J’aurais sans doute dû à l’honnêteté de rajouter « en dépit de la situation actuelle, des conseils de gens qui tiennent à moi, et du bon sens en général. »
Mais au moins, c’est fixé en encre numérique.

Cours en demi-groupe. Cette heure du vendredi n’est jamais la meilleure avec les sixièmes Feunard, classe pourtant éminemment sympathique. Ils viennent à peine de se réveiller, c’est le dernier jour de la semaine, ils on EPS juste après. Bref, cette heure de français coincée entre tout un tas de contingences ne leur plaît pas beaucoup.
Alors apprendre à lâcher.
C’est quelque chose que j’ai beaucoup de mal à faire, à l’accoutumée. Les voir dissipés quand ils m’ont montré qu’ils sont capables de beaucoup m’agace. Faire face à un obstacle supplémentaire en fin de semaine me casse les pieds. Mais si je me contente de m’époumoner « On se tait, on prend son cahier », ça ne changera rien.
Alors apprendre à lâcher.
Je ne me relance pas dans un énième monologue sur le fait de devoir apporter son matériel, ou une autre leçon de morale.
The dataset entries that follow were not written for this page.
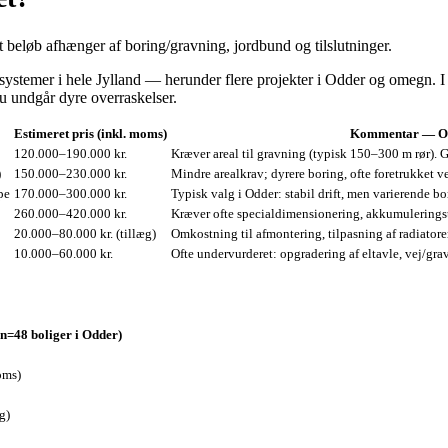
t beløb afhænger af boring/gravning, jordbund og tilslutninger.
stemer i hele Jylland — herunder flere projekter i Odder og omegn. I de
u undgår dyre overraskelser.
Estimeret pris (inkl. moms)
Kommentar — O
120.000–190.000 kr.
Kræver areal til gravning (typisk 150–300 m rør). 
)
150.000–230.000 kr.
Mindre arealkrav; dyrere boring, ofte foretrukket 
pe
170.000–300.000 kr.
Typisk valg i Odder: stabil drift, men varierende b
260.000–420.000 kr.
Kræver ofte specialdimensionering, akkumulerings
20.000–80.000 kr. (tillæg)
Omkostning til afmontering, tilpasning af radiator
10.000–60.000 kr.
Ofte undervurderet: opgradering af eltavle, vej/gr
(n=48 boliger i Odder)
oms)
g)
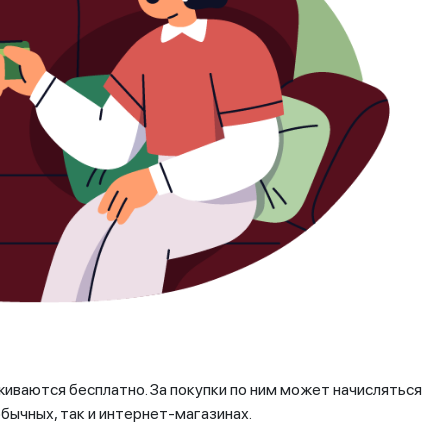
живаются бесплатно. За покупки по ним может начисляться
бычных, так и интернет-магазинах.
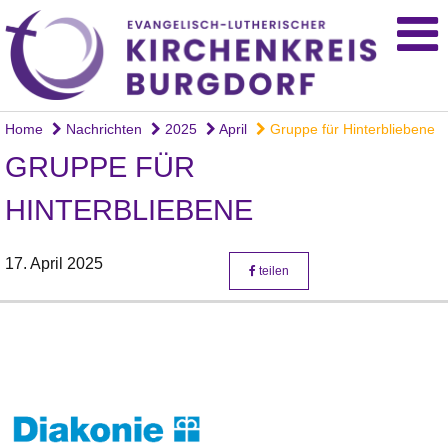
Home
Nachrichten
2025
April
Gruppe für Hinterbliebene
GRUPPE FÜR
HINTERBLIEBENE
17. April 2025
teilen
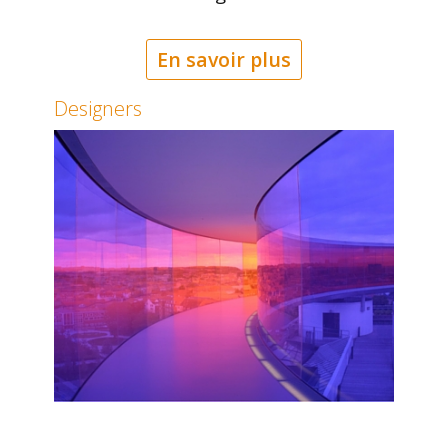
En savoir plus
Designers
« Donc, la lecture à l’oral. Vous savez, quand on vous dit que la voix doit tomber à la fin d’une phrase ? Vous trouvez pas ça un peu bizarre ?
– Ah si monsieur, ça fait une voix chelou ! »
M. a tendance à dire que je suis toujours de bonne humeur, face aux mômes, quand il m’observe en classe. Ce qu’il ignore, peut-être, c’est combien cette bonne humeur me coûte, mais aussi qu’elle est un pari. Cette bonne humeur, c’est une main sans cesse tendue vers les mômes. En espérant qu’ils finissent par s’en emparer. Et ce matin, ça fonctionne. Petit à petit, toutes et tous explorent la carte mentale où j’ai inscrit les critères d’une bonne lecture. S’entraînent. Sur un mot, une phrase, une page. Même Kilyan, qui a décrété bien fort en entrant que le français, c’est tellement moins bien que les maths.
Apprendre à lâcher. Il n’y aura ni sérénité ni grande révélation. Mais ils apprendront.